- Bahía de La Concha en San Sebastián - Joseba A. Bontigui
Vivir unos días a bordo de un velero puede convertirse en las vacaciones que siempre hemos deseado. Navegar es una manera única de experimentar la libertad del mar y vivir momento únicos que recordaremos siempre. Algo tan sencillo como ver el atardecer desde el mar, atracar el barco con la puesta de sol, vivir el ambiente de camaradería de los puertos deportivos y acostarnos en el camarote esperando el amanecer, nos cambiará para siempre. La vida a bordo de un velero es el mejor antídoto para dejar atrás el ritmo alocado de la ciudad y disfrutar las vacaciones.
A toda vela por la Costa Vasca
La travesía a lo largo de la Costa Vasca es una manera diferente de disfrutar de unas vacaciones junto al mar. A lo largo de 250 kilómetros, la costa vasca de Francia y España muestra su particular personalidad a través paisajes, playas, calas y bahías escondidas y antiguos puertos pesqueros de piratas y corsarios.
Las travesías son cortas y cómodas. Los pueblos y ciudades se suceden unos a otros a lo largo de la costa y los puertos deportivos ofrecen todos los servicios necesarios. Descubriremos lugares que cambian su apariencia por la influencia del mar y paisajes que se esconden a las miradas ajenas que solo se ven cuando la marea lo permite.
La costa vasco francesa está plagada de contrastes.
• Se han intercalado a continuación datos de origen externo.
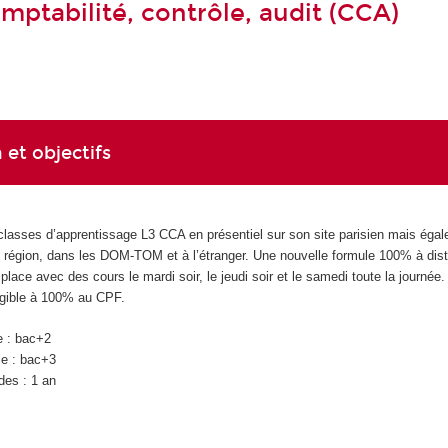
mptabilité, contrôle, audit (CCA)
 et objectifs
classes d’apprentissage L3 CCA en présentiel sur son site parisien mais éga
en région, dans les DOM-TOM et à l’étranger. Une nouvelle formule 100% à dis
lace avec des cours le mardi soir, le jeudi soir et le samedi toute la journée.
ligible à 100% au CPF.
e : bac+2
ie : bac+3
des : 1 an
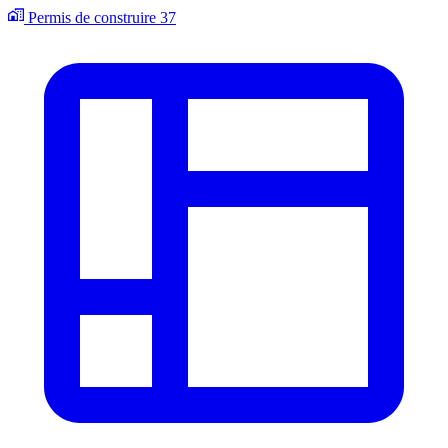
Permis de construire
37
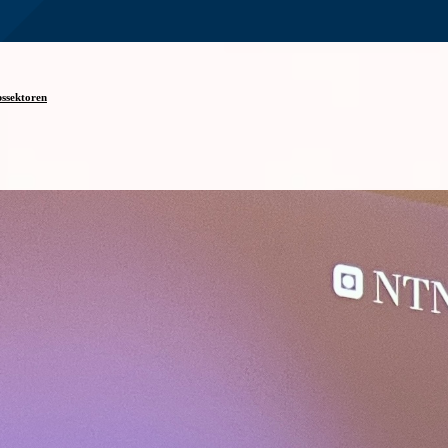
pssektoren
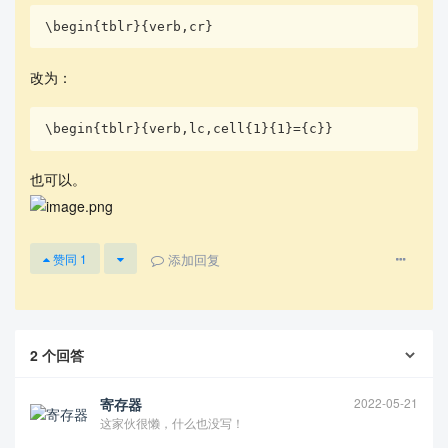
\begin{tblr}{verb,cr}
改为：
\begin{tblr}{verb,lc,cell{1}{1}={c}}
也可以。
添加回复
赞同
1
2
个回答
寄存器
2022-05-21
这家伙很懒，什么也没写！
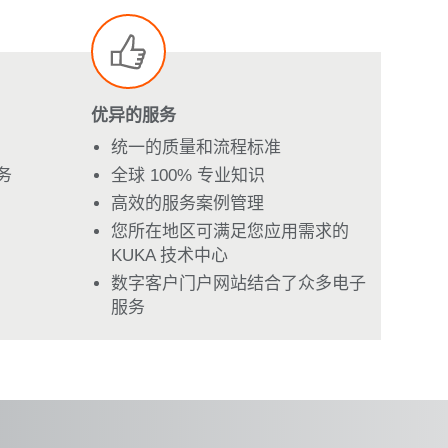
优异的服务
统一的质量和流程标准
务
全球 100% 专业知识
高效的服务案例管理
您所在地区可满足您应用需求的
KUKA 技术中心
数字客户门户网站结合了众多电子
服务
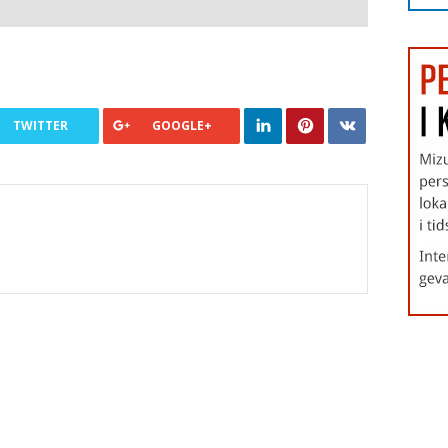
TWITTER
GOOGLE+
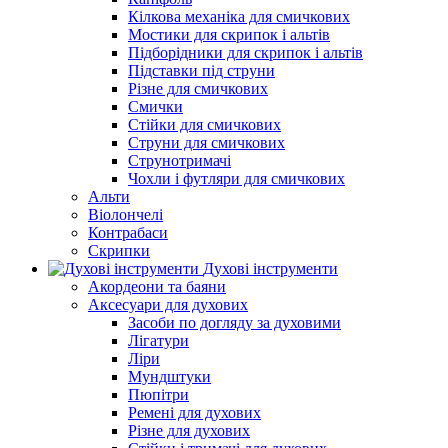
Кілкова механіка для смичкових
Мостики для скрипок і альтів
Підборiдники для скрипок і альтів
Підставки під струни
Різне для смичкових
Смички
Стійки для смичкових
Струни для смичкових
Струнотримачі
Чохли і футляри для смичкових
Альти
Віолончелі
Контрабаси
Скрипки
Духові інструменти
Акордеони та баяни
Аксесуари для духових
Засоби по догляду за духовими
Лігатури
Ліри
Мундштуки
Пюпітри
Ремені для духових
Різне для духових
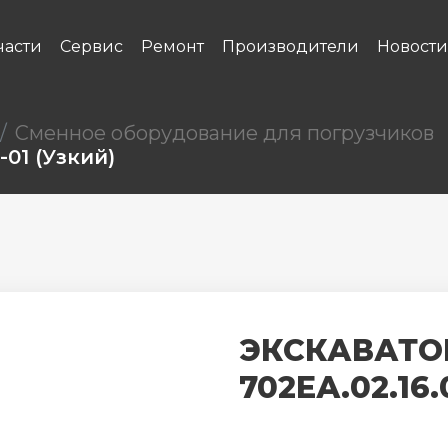
части
Сервис
Ремонт
Производители
Новости
Сменное оборудование для погрузчиков
01 (узкий)
ЭКСКАВАТО
702ЕА.02.16.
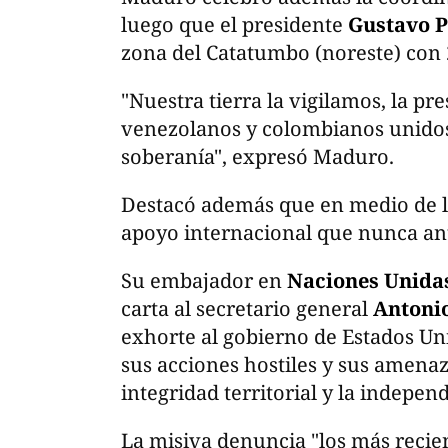
luego que el presidente
Gustavo P
zona del Catatumbo (noreste) con 
"Nuestra tierra la vigilamos, la p
venezolanos y colombianos unidos p
soberanía", expresó Maduro.
Destacó además que en medio de 
apoyo internacional que nunca ant
Su embajador en
Naciones Unida
carta al secretario general
Antoni
exhorte al gobierno de Estados Un
sus acciones hostiles y sus amenaza
integridad territorial y la indepen
La misiva denuncia "los más recien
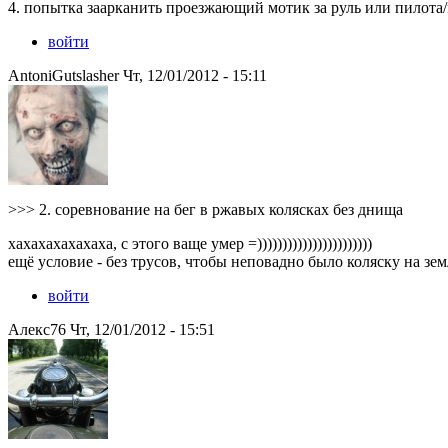
4. попытка заарканить проезжающий мотик за руль или пилота/м
войти
AntoniGutslasher Чт, 12/01/2012 - 15:11
>>> 2. соревнование на бег в ржавых колясках без днища
хахахахахахаха, с этого ваще умер =)))))))))))))))))))))))
ещё условие - без трусов, чтобы неповадно было коляску на зе
войти
Алекс76 Чт, 12/01/2012 - 15:51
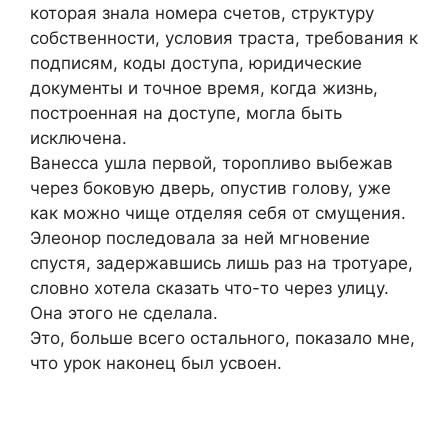
которая знала номера счетов, структуру
собственности, условия траста, требования к
подписям, коды доступа, юридические
документы и точное время, когда жизнь,
построенная на доступе, могла быть
исключена.
Ванесса ушла первой, торопливо выбежав
через боковую дверь, опустив голову, уже
как можно чище отделяя себя от смущения.
Элеонор последовала за ней мгновение
спустя, задержавшись лишь раз на тротуаре,
словно хотела сказать что-то через улицу.
Она этого не сделала.
Это, больше всего остального, показало мне,
что урок наконец был усвоен.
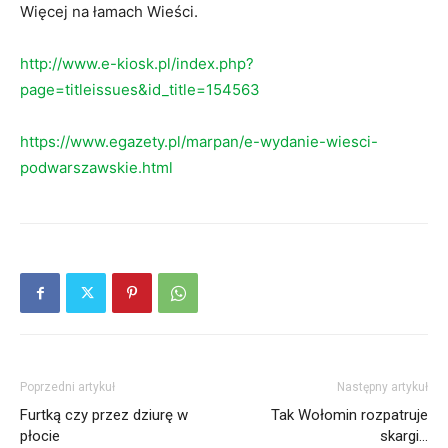
Więcej na łamach Wieści.
http://www.e-kiosk.pl/index.php?
page=titleissues&id_title=154563
https://www.egazety.pl/marpan/e-wydanie-wiesci-
podwarszawskie.html
Poprzedni artykuł
Następny artykuł
Furtką czy przez dziurę w
Tak Wołomin rozpatruje
płocie
skargi…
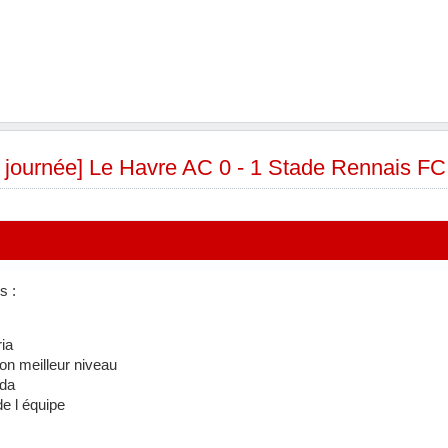
e journée] Le Havre AC 0 - 1 Stade Rennais FC
s :
ria
on meilleur niveau
nda
 de l équipe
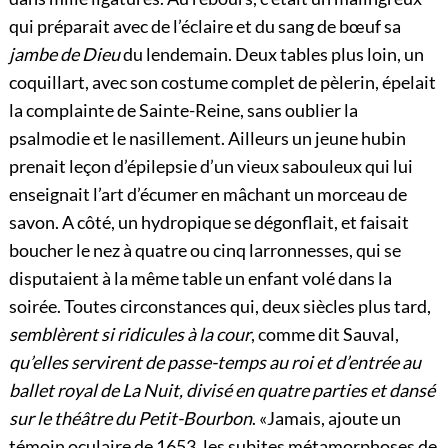
qui préparait avec de l’éclaire et du sang de bœuf sa
jambe de Dieu
du lendemain. Deux tables plus loin, un
coquillart, avec son costume complet de pèlerin, épelait
la complainte de Sainte-Reine, sans oublier la
psalmodie et le nasillement. Ailleurs un jeune hubin
prenait leçon d’épilepsie d’un vieux sabouleux qui lui
enseignait l’art d’écumer en mâchant un morceau de
savon. A côté, un hydropique se dégonflait, et faisait
boucher le nez à quatre ou cinq larronnesses, qui se
disputaient à la même table un enfant volé dans la
soirée. Toutes circonstances qui, deux siècles plus tard,
semblèrent si ridicules à la cour
, comme dit Sauval,
qu’elles servirent de passe-temps au roi et d’entrée au
ballet royal de La Nuit, divisé en quatre parties et dansé
sur le théâtre du Petit-Bourbon
. «Jamais, ajoute un
témoin oculaire de 1653, les subites métamorphoses de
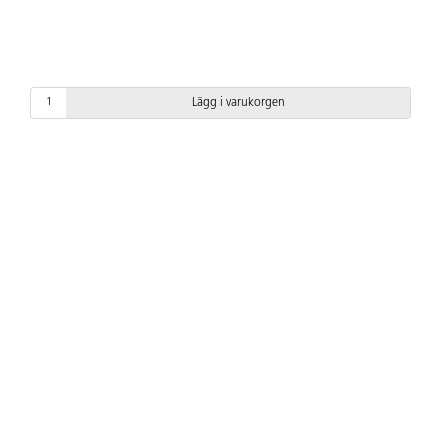
Lägg i varukorgen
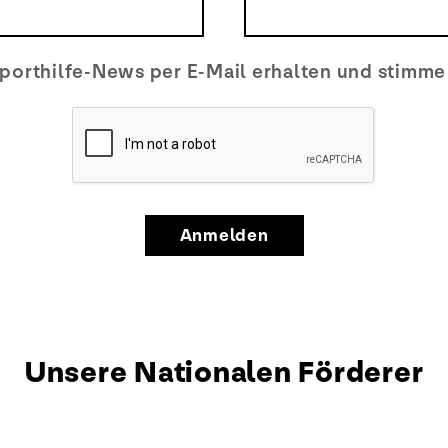
porthilfe-News per E-Mail erhalten und stimm
Anmelden
Unsere Nationalen Förderer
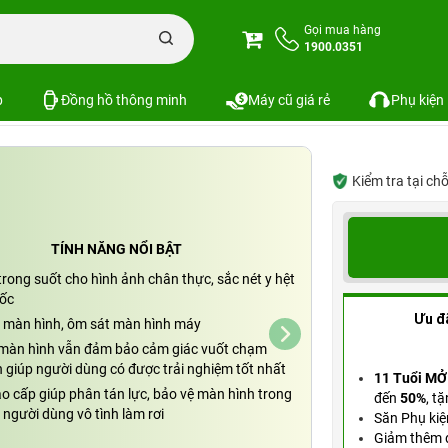
msung
Miếng dán cường lực Glass Samsung Galaxy A26 Full màn
Gọi mua hàng
1900.0351
g Galaxy A26 Full màn
SKU: PKS-8458
p
Đồng hồ thông minh
Máy cũ giá rẻ
Phụ kiện
Kiểm tra tại ch
TÍNH NĂNG NỔI BẬT
rong suốt cho hình ảnh chân thực, sắc nét y hệt
ốc
Ưu đ
ll màn hình, ôm sát màn hình máy
màn hình vẫn đảm bảo cảm giác vuốt chạm
 giúp người dùng có được trải nghiệm tốt nhất
11 Tuổi MỞ
ao cấp giúp phân tán lực, bảo vệ màn hình trong
đến
50%
,
tặ
người dùng vô tình làm rơi
Săn Phụ kiệ
Giảm thêm đ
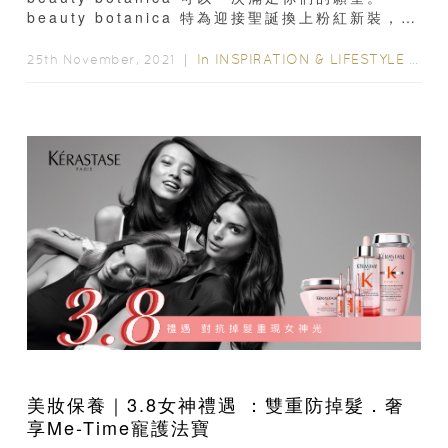
beauty botanica 特為迎接聖誕換上粉紅新裝，更
以胡桃夾子為主題...
In
INSPIRATION & LIFESTYLE
/
STY
25th November, 2021 ｜
美妝保養｜3.8女神禮遇 ：雙重防掉髮．奢
享Me-Time寵護法寶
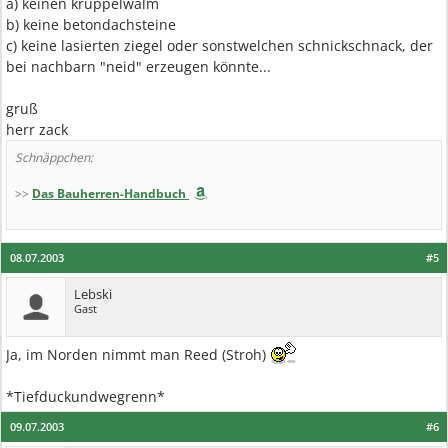
a) keinen krüppelwalm
b) keine betondachsteine
c) keine lasierten ziegel oder sonstwelchen schnickschnack, der
bei nachbarn "neid" erzeugen könnte...
gruß
herr zack
Schnäppchen:
>>
Das Bauherren-Handbuch
08.07.2003
#5
Lebski
Gast
Ja, im Norden nimmt man Reed (Stroh)
*Tiefduckundwegrenn*
09.07.2003
#6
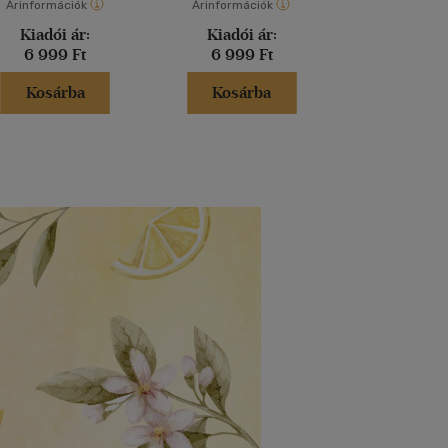
Árinformációk
Árinformációk
Árinformáci
Kiadói ár:
Kiadói ár:
Kiadói 
6 999 Ft
6 999 Ft
6 599 
Kosárba
Kosárba
Kosár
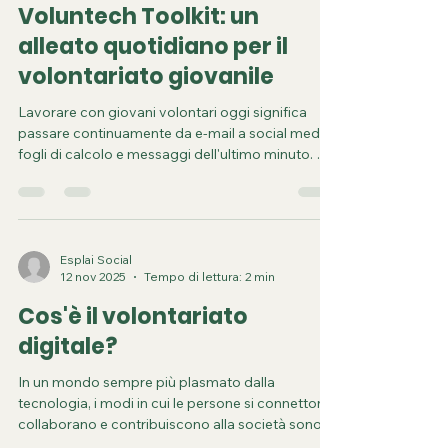
volontariato da remoto cambia questa
situazione: migliora la gestione del tempo per la
cura di sé e per i propri interessi, facilitando
l'inserimento di contributi flessibili e integrati a
supporto di organizzazioni giovanili, sportive,
Esplai Social
13 feb
Tempo di lettura: 2 min
sociali, ambientali e culturali. Conciliare
lavoro/studio, vita privata e volontariato. I giov
Voluntech Toolkit: un
alleato quotidiano per il
volontariato giovanile
Lavorare con giovani volontari oggi significa
passare continuamente da e-mail a social media,
fogli di calcolo e messaggi dell'ultimo minuto. È
facile avere la sensazione che gli strumenti si
moltiplichino, ma il tempo no. Il Voluntech Toolkit
è stato creato proprio per semplificare le cose.
Dietro questo toolkit ci sono le organizzazioni
partner del progetto Voluntech, team che da anni
Esplai Social
12 nov 2025
Tempo di lettura: 2 min
coordinano il volontariato giovanile. Hanno
selezionato strumenti che utilizzano effettiva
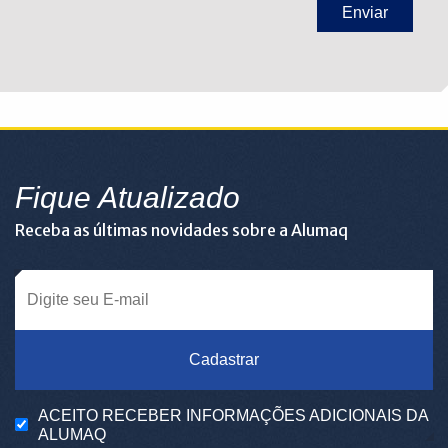
Fique Atualizado
Receba as últimas novidades sobre a Alumaq
Cadastrar
ACEITO RECEBER INFORMAÇÕES ADICIONAIS DA
ALUMAQ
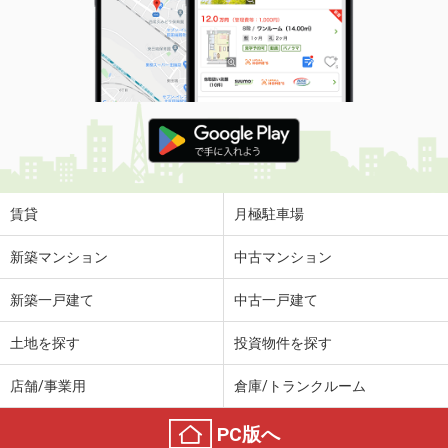
賃貸
月極駐車場
新築マンション
中古マンション
新築一戸建て
中古一戸建て
土地を探す
投資物件を探す
店舗/事業用
倉庫/トランクルーム
PC版へ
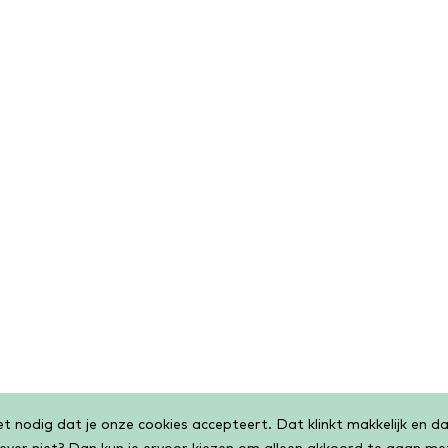
 nodig dat je onze cookies accepteert. Dat klinkt makkelijk en dat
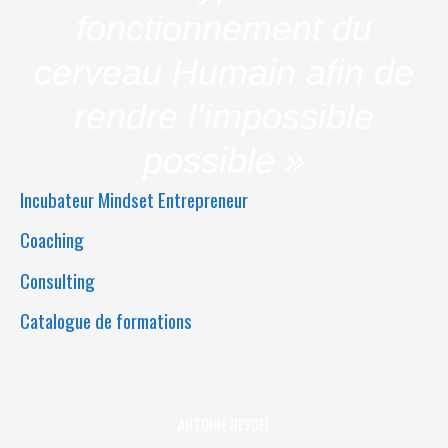
fonctionnement du
cerveau Humain afin de
rendre l’impossible
possible »
Incubateur Mindset Entrepreneur
Coaching
Consulting
Catalogue de formations
ANTOINE REYDEL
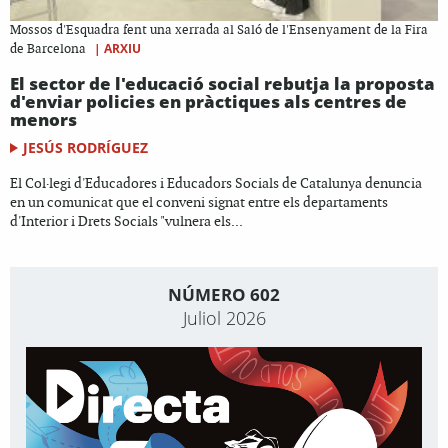
Mossos d'Esquadra fent una xerrada al Saló de l'Ensenyament de la Fira
|
ARXIU
de Barcelona
El sector de l'educació social rebutja la proposta
d'enviar policies en pràctiques als centres de
menors
JESÚS RODRÍGUEZ
El Col·legi d'Educadores i Educadors Socials de Catalunya denuncia
en un comunicat que el conveni signat entre els departaments
d'Interior i Drets Socials "vulnera els...
NÚMERO 602
Juliol 2026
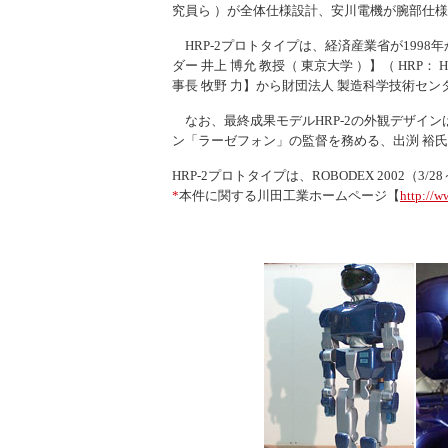
究員ら ）が全体仕様設計、安川電機が腕部仕
HRP-2プロトタイプは、経済産業省が199
ダー 井上 博允 教授（ 東京大学 ）】（ HRP：
H
事長 牧野 力】から財団法人 製造科学技術セ
なお、最終成果モデルHRP-2の外観デザイ
ン「ラーゼフォン」の監督を務める、出渕 裕
HRP-2プロトタイプは、ROBODEX 2002（
*
本件に関する川田工業ホームページ【
http://w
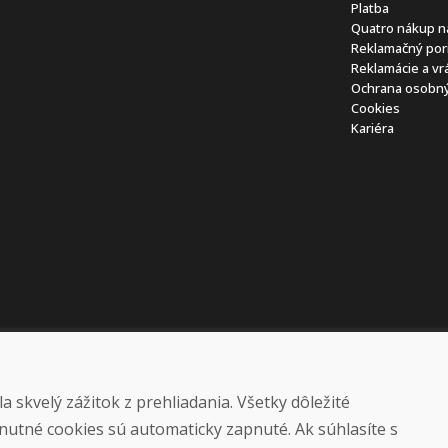
Platba
Quatro nákup n
Reklamačný por
Reklamácie a vr
Ochrana osobný
Cookies
Kariéra
 skvelý zážitok z prehliadania. Všetky dôležité
nutné cookies sú automaticky zapnuté. Ak súhlasíte s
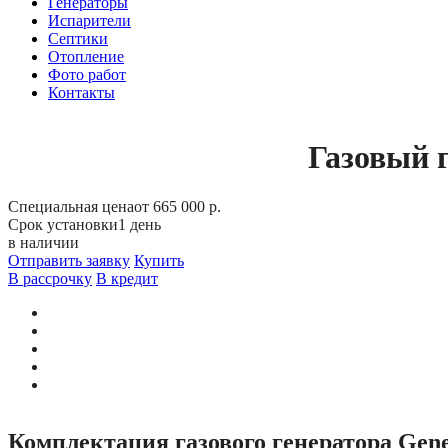
Генераторы
Испарители
Септики
Отопление
Фото работ
Контакты
Газовый г
Специальная цена
от 665 000 р.
Срок установки
1 день
в наличии
Отправить заявку
Купить
В рассрочку
В кредит
Комплектация газового генератора Gene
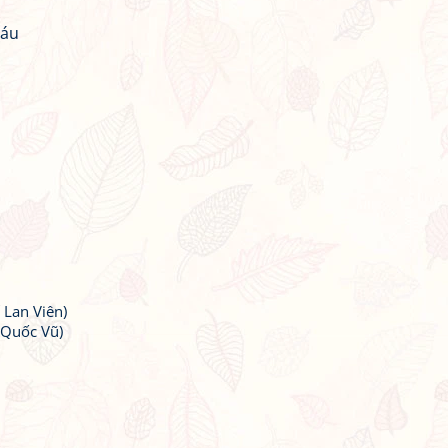
máu
 Lan Viên)
Quốc Vũ)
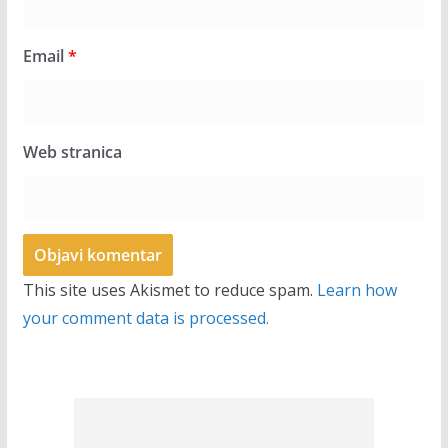
Email
*
Web stranica
This site uses Akismet to reduce spam.
Learn how
your comment data is processed.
Por un lado podemos encontrar ciudades como Bayona y Biarritz donde es habitual encontrarse con artistas y políticos franceses veraneando. Por otro lado, están los pueblos de pescadores como San Juan de Luz que mantienen su cultura y tradición vasca y bullen de alegría durante el verano. Es una delicia caminar por sus callejuelas leyendo los nombres de los piratas y corsarios que les dan nombre.
A pocas millas de navegación, la proa de nuestro barco surcará las olas frente a playas como la de Hendaya rumbo a la costa vasco española. Descubriremos paisajes donde detenernos, pueblos donde disfrutar de las tradiciones marineras y ciudades donde hacer un alto en la travesía para disfrutar de las posibilidades culturales que ofrecen. La bahía de la Concha de San Sebastián es un lugar perfecto para fondear el velero, al igual que el puerto de pescadores de Getaria desde donde podremos ir a visitar el nuevo Museo Balenciaga. Si decimos seguir la singladura podremos navegar hasta el puerto deportivo de Getxo para visitar la ciudad de Bilbao y le museo Guggenheim. Durante la travesía podremos conocer la Reserva de Urbaibai, la ermita de Gaztelugatxe en Bermeo o pueblos pesqueros tradicionales como Ondarroa, Lekeitio o Mundaka, conocido en todo el mundo por el campeonato de surf que se celebra en el mes de septiembre.
Navegavela, unas vacaciones diferentes
Hasta hace unos pocos años este tipo de vacaciones parecían mas propias del Mediterráneo que del Mar Cantábrico. Sin embargo, estos últimos años el clima se ha dulcificado y la primavera y el verano se han convertido en las mejores estaciones para navegar. Hasta hace bien poco, este tipo de empresas no eran habituales en el País Vasco y la posibilidad de pasar las vacaciones en un velero era muy limitada.
La empresa Navegavela es una de las pioneras. Es una empresa familiar que nació con el deseo de compartir el amor al mar que tienen sus dueños. Lleva organizando excursiones y vacaciones familiares en velero desde hace varios años. En el 2005 recibieron el premio a la mejor empresa de servicios de Guipúzcoa y desde entonces no han dejado de iniciar en la navegación a vela a cientos de personas. Se caracterizan porque ofrecen sus embarcaciones para un día o unas cortas vacaciones, con capitán o sin capitán, siempre y cuando tengamos la titulación náutica. Ellos prepararán el barco y lo necesario para que la vida a bordo y la navegación sean cómodas. Con su ayuda es posible tener esas vacaciones diferentes que todos buscamos disfrutar.
Es cierto que navegar tiene sus normas y obligaciones. Para disfrutar de una buena travesía hay que aprender los rudimentos de la navegación. Hay que cumplir ciertas reglas de seguridad y realizar las tareas del día a día. La colaboración de todos los tripulantes es imprescindible y aunque parezca contradictorio, el trabajo a bordo se convierte en el mayor atractivo.